EXERCISE:
Search the lines of the records for the word "cuánto", and copy every line that has it.

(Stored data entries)

┏━━

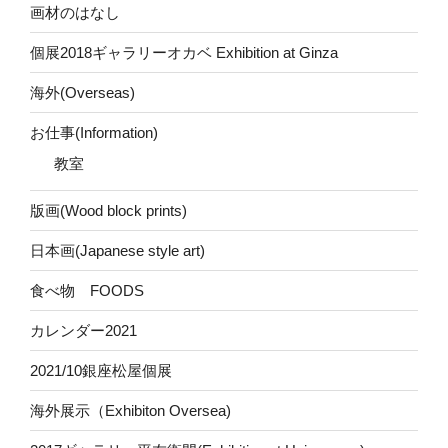
画材のはなし
個展2018ギャラリーオカベ Exhibition at Ginza
海外(Overseas)
お仕事(Information)
教室
版画(Wood block prints)
日本画(Japanese style art)
食べ物 FOODS
カレンダー2021
2021/10銀座松屋個展
海外展示（Exhibiton Oversea)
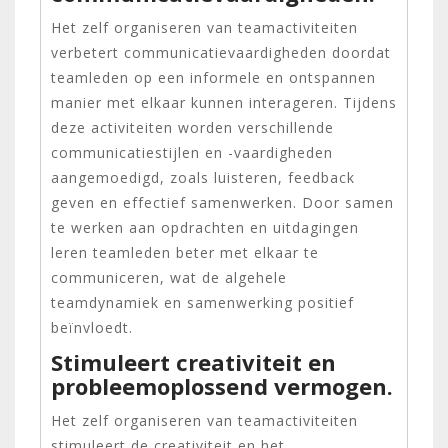
Het zelf organiseren van teamactiviteiten
verbetert communicatievaardigheden doordat
teamleden op een informele en ontspannen
manier met elkaar kunnen interageren. Tijdens
deze activiteiten worden verschillende
communicatiestijlen en -vaardigheden
aangemoedigd, zoals luisteren, feedback
geven en effectief samenwerken. Door samen
te werken aan opdrachten en uitdagingen
leren teamleden beter met elkaar te
communiceren, wat de algehele
teamdynamiek en samenwerking positief
beïnvloedt.
Stimuleert creativiteit en
probleemoplossend vermogen.
Het zelf organiseren van teamactiviteiten
stimuleert de creativiteit en het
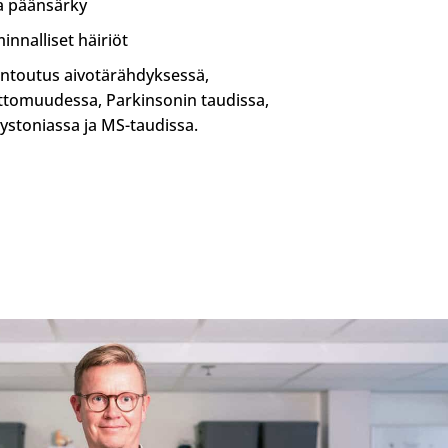
ja päänsärky
innalliset häiriöt
ntoutus aivotärähdyksessä,
ttomuudessa, Parkinsonin taudissa,
dystoniassa ja MS-taudissa.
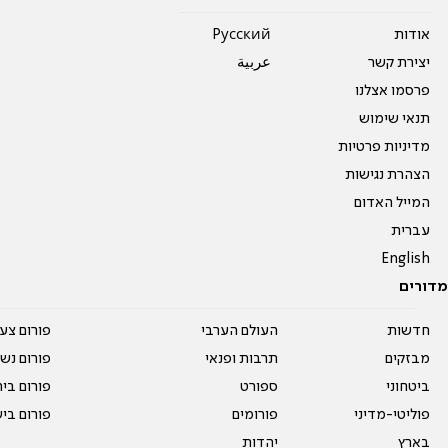
אודות
Pусский
יצירת קשר
عربية
פרסמו אצלנו
תנאי שימוש
מדיניות פרטיות
הצהרת נגישות
המייל האדום
עברית
English
מדורים
חדשות
העולם הערבי
פורום צע
מבזקים
תרבות ופנאי
פורום נשו
ביטחוני
ספורט
פורום בי
פוליטי-מדיני
פורומים
פורום בי
בארץ
יהדות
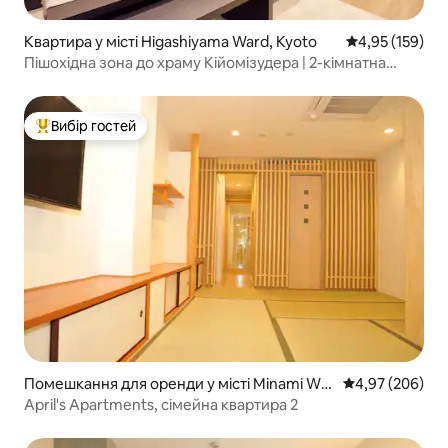
Квартира у місті Higashiyama Ward, Kyoto
Середня оцінка
4,95 (159)
Пішохідна зона до храму Кійомізудера | 2-кімнатна
квартира з кухнею площею 75 м² у новому будинку в
стилі кіотського таунхаусу | 10 хвилин пішки від станції
Гіон-шіджо | Прямий доступ до автобусної зупинки біля
Вибір гостей
Топ вибір гостей
станції Кіото
Помешкання для оренди у місті Minami War
Середня оцінка:
4,97 (206)
d, Kyoto
April's Apartments, сімейна квартира 2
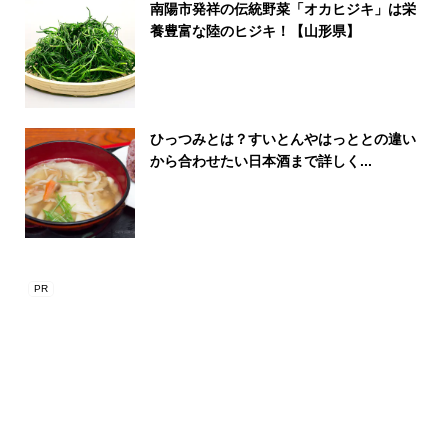
南陽市発祥の伝統野菜「オカヒジキ」は栄
養豊富な陸のヒジキ！【山形県】
ひっつみとは？すいとんやはっととの違い
から合わせたい日本酒まで詳しく...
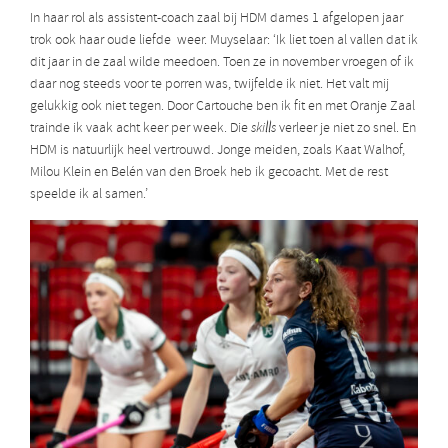
In haar rol als assistent-coach zaal bij HDM dames 1 afgelopen jaar
trok ook haar oude liefde weer. Muyselaar: ‘Ik liet toen al vallen dat ik
dit jaar in de zaal wilde meedoen. Toen ze in november vroegen of ik
daar nog steeds voor te porren was, twijfelde ik niet. Het valt mij
gelukkig ook niet tegen. Door Cartouche ben ik fit en met Oranje Zaal
trainde ik vaak acht keer per week. Die
skills
verleer je niet zo snel. En
HDM is natuurlijk heel vertrouwd. Jonge meiden, zoals Kaat Walhof,
Milou Klein en Belén van den Broek heb ik gecoacht. Met de rest
speelde ik al samen.’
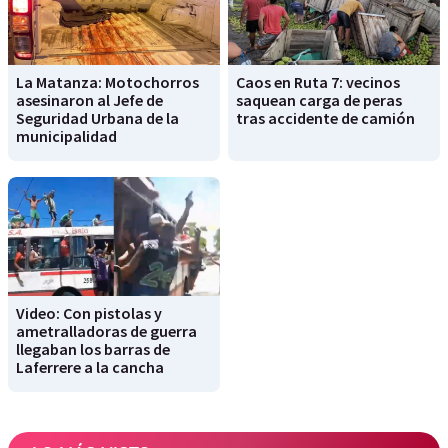
La Matanza: Motochorros
Caos en Ruta 7: vecinos
asesinaron al Jefe de
saquean carga de peras
Seguridad Urbana de la
tras accidente de camión
municipalidad
Video: Con pistolas y
ametralladoras de guerra
llegaban los barras de
Laferrere a la cancha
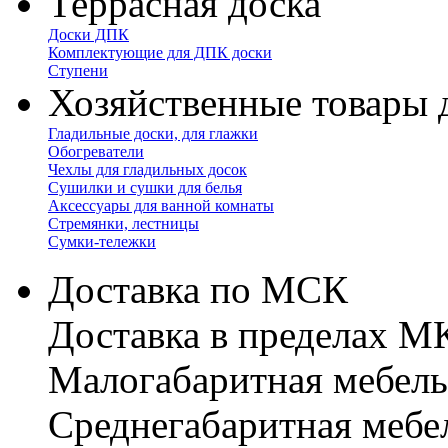
Террасная доска
Доски ДПК
Комплектующие для ДПК доски
Ступени
Хозяйственные товары 
Гладильные доски, для глажки
Обогреватели
Чехлы для гладильных досок
Сушилки и сушки для белья
Аксессуары для ванной комнаты
Стремянки, лестницы
Сумки-тележки
Доставка по МСК
Доставка в пределах 
Малогабаритная мебель
Cреднегабаритная мебе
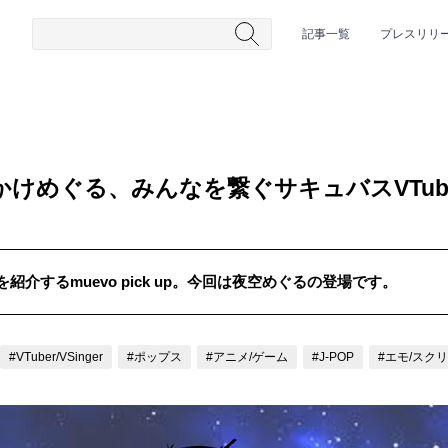
記事一覧
プレスリリ
かけめぐる、みんなを繋ぐサキュバスVTub
介するmuevo pick up。今回は夜空めぐるの登場です。
#HR/HM
#女性シンガー
#ヒップホップ
#男性シンガーグルー
#VTuber/VSinger
#ポップス
#アニメ/ゲーム
#J-POP
#エモ/スク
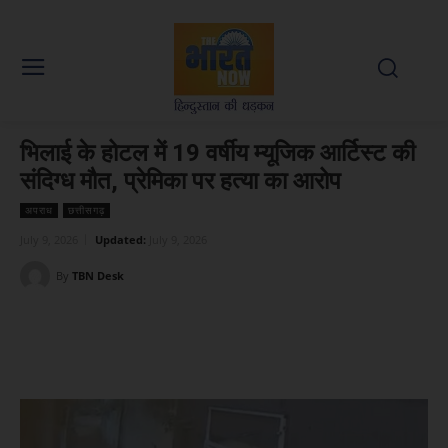
भिलाई के होटल में 19 वर्षीय म्यूजिक आर्टिस्ट की
संदिग्ध मौत, प्रेमिका पर हत्या का आरोप
अपराध
छत्तीसगढ़
July 9, 2026
Updated:
July 9, 2026
By
TBN Desk
Facebook
X
WhatsApp
Linked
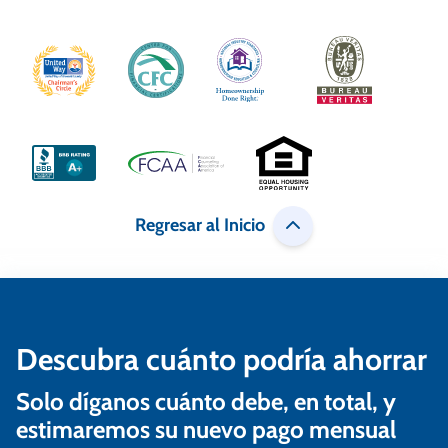
a
c
i
ó
n
d
e
Regresar al Inicio
e
n
t
Descubra cuánto podría ahorrar
r
a
Solo díganos cuánto debe, en total, y
estimaremos su nuevo pago mensual
d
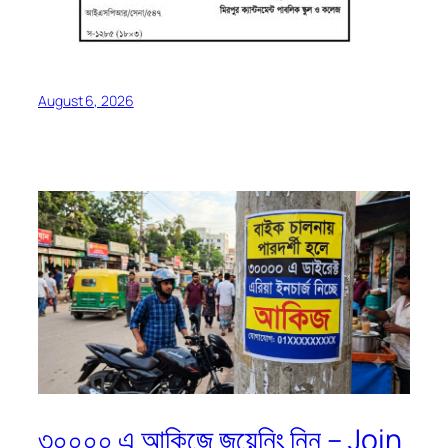
August 6, 2026
৩০০০০ এ আকিজে জয়েনিং নিন – Join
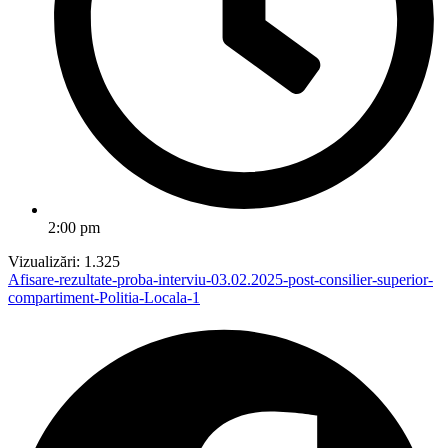
2:00 pm
Vizualizări:
1.325
Afisare-rezultate-proba-interviu-03.02.2025-post-consilier-superior-
compartiment-Politia-Locala-1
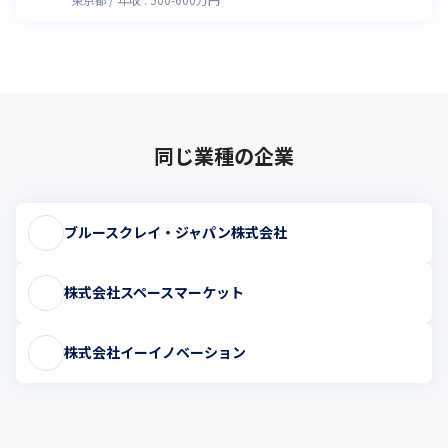
同じ業種の企業
ブルースクレイ・ジャパン株式会社
株式会社スペースマーケット
株式会社イーイノベーション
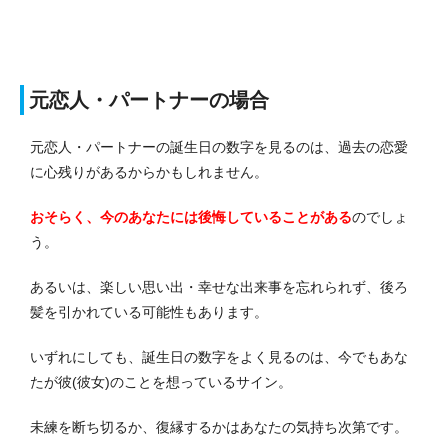
元恋人・パートナーの場合
元恋人・パートナーの誕生日の数字を見るのは、過去の恋愛
に心残りがあるからかもしれません。
おそらく、今のあなたには後悔していることがある
のでしょ
う。
あるいは、楽しい思い出・幸せな出来事を忘れられず、後ろ
髪を引かれている可能性もあります。
いずれにしても、誕生日の数字をよく見るのは、今でもあな
たが彼(彼女)のことを想っているサイン。
未練を断ち切るか、復縁するかはあなたの気持ち次第です。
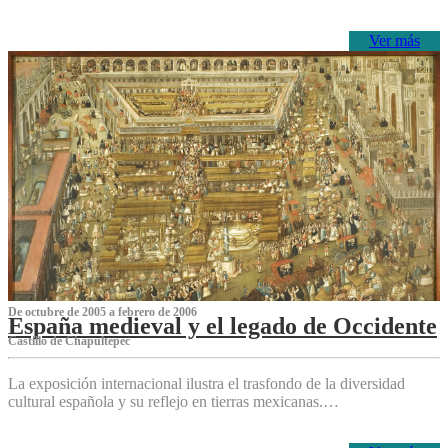
Ver más
De octubre de 2005 a febrero de 2006
España medieval y el legado de Occidente
Castillo de Chapultepec
La exposición internacional ilustra el trasfondo de la diversidad
cultural española y su reflejo en tierras mexicanas.…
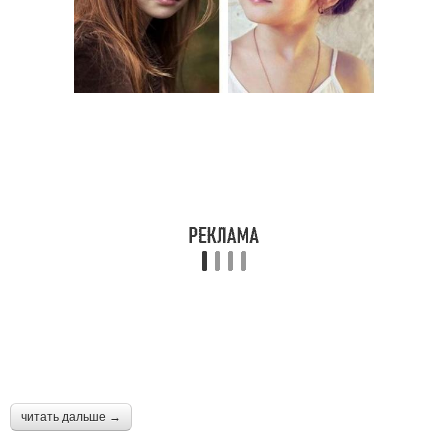
читать дальше →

┗━━

SOLUTION:
Descubra cuánto podría ahorrar
Solo díganos cuánto debe, en total, y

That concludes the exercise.